Chapter 8: Using nf-core modules in pipelines
Edit

How to effectively install and use an nf-core module in nf-core and non-nf-core pipelines

Introduction

By this final chapter, you have written and tested your nf-core module and are ready to use it in a pipeline. We assume you have contributed your module(s) to the nf-core/modules repository or a personal/organisation specific module GitHub repository, and it has been merged in and ready for use.

This chapter will explain how to install your module in an nf-core or your own custom pipeline, and what other wider considerations to take when using them in a pipeline context.

Installing nf-core/modules

In this section we will describe what you need to install an nf-core module for use within a pipeline.

Pipeline using the nf-core template

If you have generated your pipeline skeleton using nf-core tools (regardless if this is an official nf-core pipeline or not) you can directly install your module with no extra setup required!

Simply run the following command from the root of the repository (or use --dir to specify the root):

nf-core modules install <toolname>/<subcommand>

This will download the modules files from the nf-core/modules repository directly into the existing modules/nf-core directory of your pipeline.

The console output will also handily give you a line you can copy and paste into your pipeline script to include the module 💪.

Custom pipelines

If you are using a custom pipeline, you can still use the nf-core modules install command to download the module files into your pipeline.

If you do this, the first time you will be asked:

Whether this is a pipeline or modules repository: select pipeline
If you are OK with creating an nf-core.yaml file: select yes
- This helps in the future for adding more modules to your pipeline
If you are OK with creating a modules.json: select yes
- This file is used by nf-core tools to inform you of any updates to the modules you have installed

This will create a directory and subdirectories within your pipeline repository called modules/nf-core/<toolname>/<subcommand> where you can see all the files you created.
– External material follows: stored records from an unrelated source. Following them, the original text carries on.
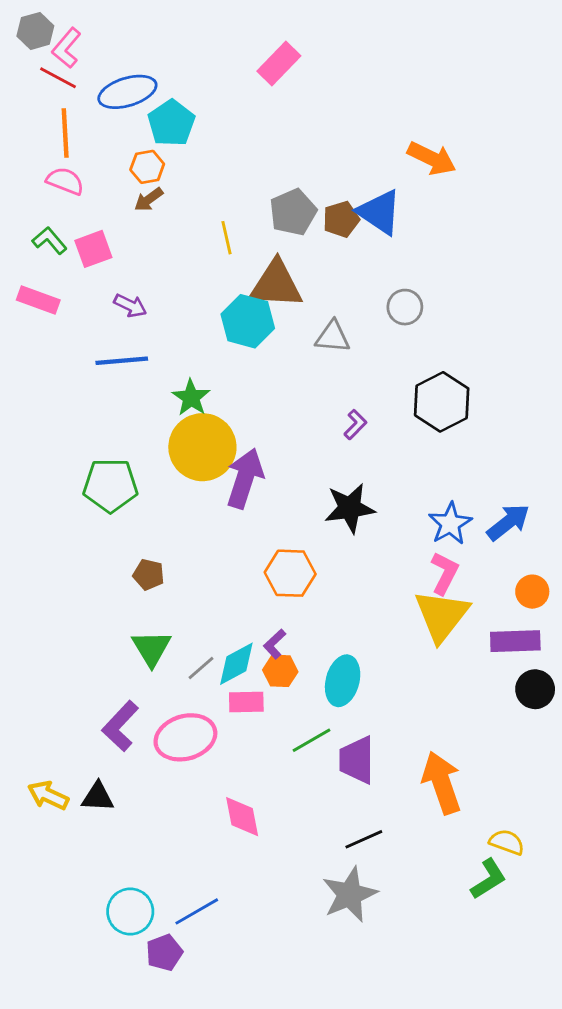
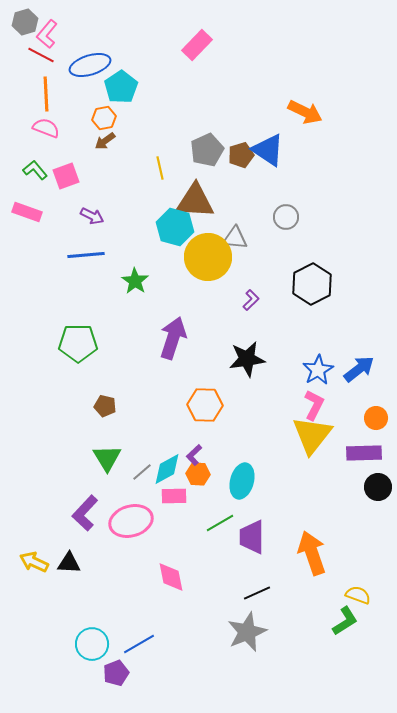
yellow circle: (202, 447) -> (208, 257), moved

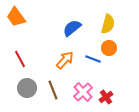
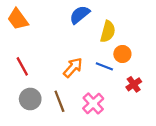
yellow semicircle: (108, 24) -> (108, 32), moved
blue semicircle: (72, 28) -> (80, 15), moved
red cross: (106, 97) -> (134, 84), moved

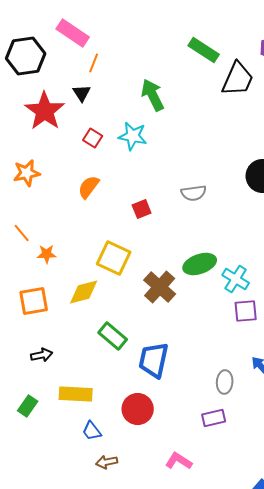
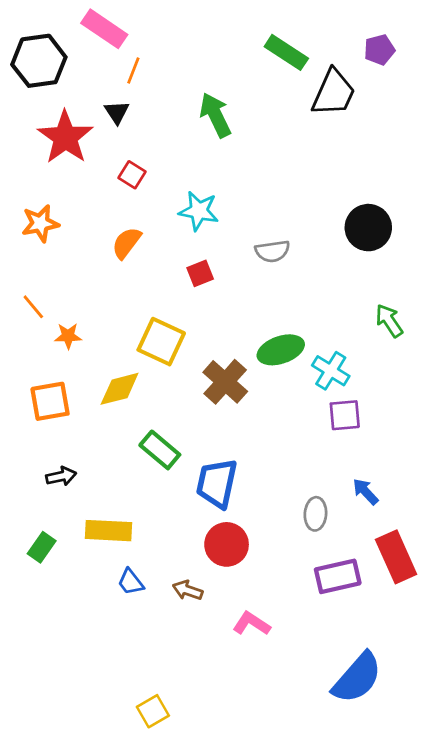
cyan star: (133, 136) -> (199, 211), moved
red circle: (138, 409) -> (227, 544), moved
purple rectangle: (214, 418) -> (338, 576), moved, size x1.4
brown arrow: (107, 462) -> (188, 590), moved, turned 30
You will also see the modules.json for recording the module versions of all nf-core modules you’ve installed, and also a .nf-core.yml configuration file required by nf-core tools.

The console output will also handily give you a line you can copy and paste into your pipeline script to include the module 💪.

Warning

If you install a second module, and get an error of ERROR 'manifest.name, ensure you have a nextflow.config file with the manifest scope specified and that this includes the name, description, and version attributes.

Utilising nf-core/modules

Once your module is created, you can pretty much use it as with any form of Nextflow module.

Copy and paste the line that the install command printed to console into the relevant .nf file you want to use the module in:

include { SAMTOOLS_FASTA } from '../modules/nf-core/samtools/fasta/main'

You may need to update the path in cases where you are using subworkflow scripts nested in other directories.

You can invoke the module as you would with any Nextflow module:

SAMTOOLS_FASTA (ch_input_for_samtoolsfasta, val_interleave)

However, you may need to make some additional additional tweaks to your existing pipeline logic and files to make the module work correctly. These changes are described in the remaining sections of this chapter.

Module channel structures

One of the most important things to remember when using an nf-core module is to reconfigure your input channels to ensure they match nf-core conventions.

The most important convention is the widespread use of meta maps. If you do not already use meta maps in your pipeline, you might need to update the input channel going into the nf-core module.

A very simple example would be:

def val_interleave = false
ch_input_for_samtoolsfasta = ch_input
                              .map {fasta -> [[id: fasta.simpleName] ,fasta]}
 
SAMTOOLS_FASTA (ch_input_for_samtoolsfasta, val_interleave)

Here, the pipeline originally had input channel that just contains FASTA files. However the module requires a meta map to be passed with the FASTA file.

To add a meta map, we use the .map {} operator to make a new meta map and emit this with the FASTA file. When making the meta map, we make it with a single nf-core standard attribute id, which used in almost all nf-core modules. In this example, we simply assign to the id attribute the simpleName of the file (i.e., the file name without the full path and without any file suffix).

By reconfiguring the channel to include a valid meta map, we ensure the input channel is compatible with the nf-core module.

Tags and labels

Label

The other important component of nf-core modules is the standardised labels directive. These are used to specify default memory, CPU, and wall time resources required for the process.

As we saw in the ‘generating boilerplate files’ chapter, we will have already specified which label we should use in the process.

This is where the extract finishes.